## Work instruction
Return, from the lines below, each one that includes the word "Sigorta".
<<<<
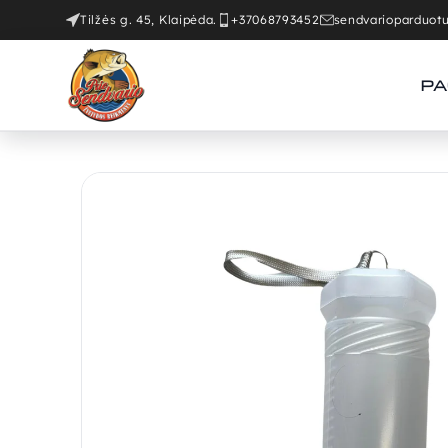
Tilžės g. 45, Klaipėda.
+37068793452
sendvarioparduo
PA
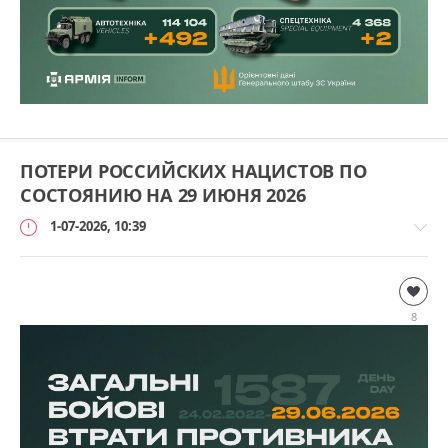
ПОТЕРИ РОССИЙСКИХ НАЦИСТОВ ПО
СОСТОЯНИЮ НА 29 ИЮНЯ 2026
1-07-2026, 10:39
Дополнительно
loginvovchyk
8
0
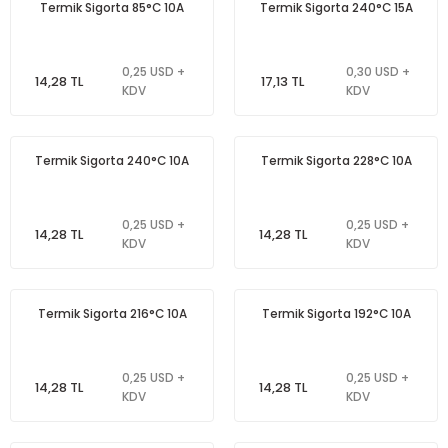
Termik Sigorta 85°C 10A
Termik Sigorta 240°C 15A
0,25 USD +
0,30 USD +
14,28 TL
17,13 TL
KDV
KDV
Termik Sigorta 240°C 10A
Termik Sigorta 228°C 10A
0,25 USD +
0,25 USD +
14,28 TL
14,28 TL
KDV
KDV
Termik Sigorta 216°C 10A
Termik Sigorta 192°C 10A
0,25 USD +
0,25 USD +
14,28 TL
14,28 TL
KDV
KDV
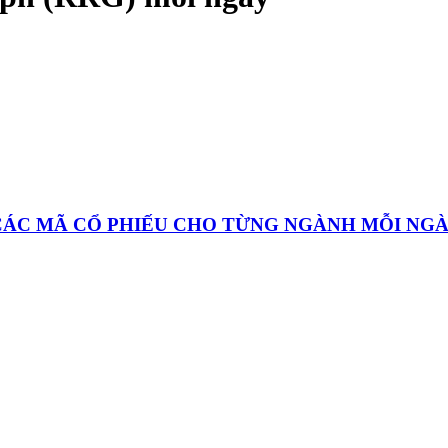
 CÁC MÃ CỔ PHIẾU CHO TỪNG NGÀNH MỖI NG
>>>>
## Solution to this problem
Termik Sigorta 85°C 10A
Termik Sigorta 240°C 15A
Termik Sigorta 240°C 10A
Termik Sigorta 228°C 10A
Termik Sigorta 216°C 10A
Termik Sigorta 192°C 10A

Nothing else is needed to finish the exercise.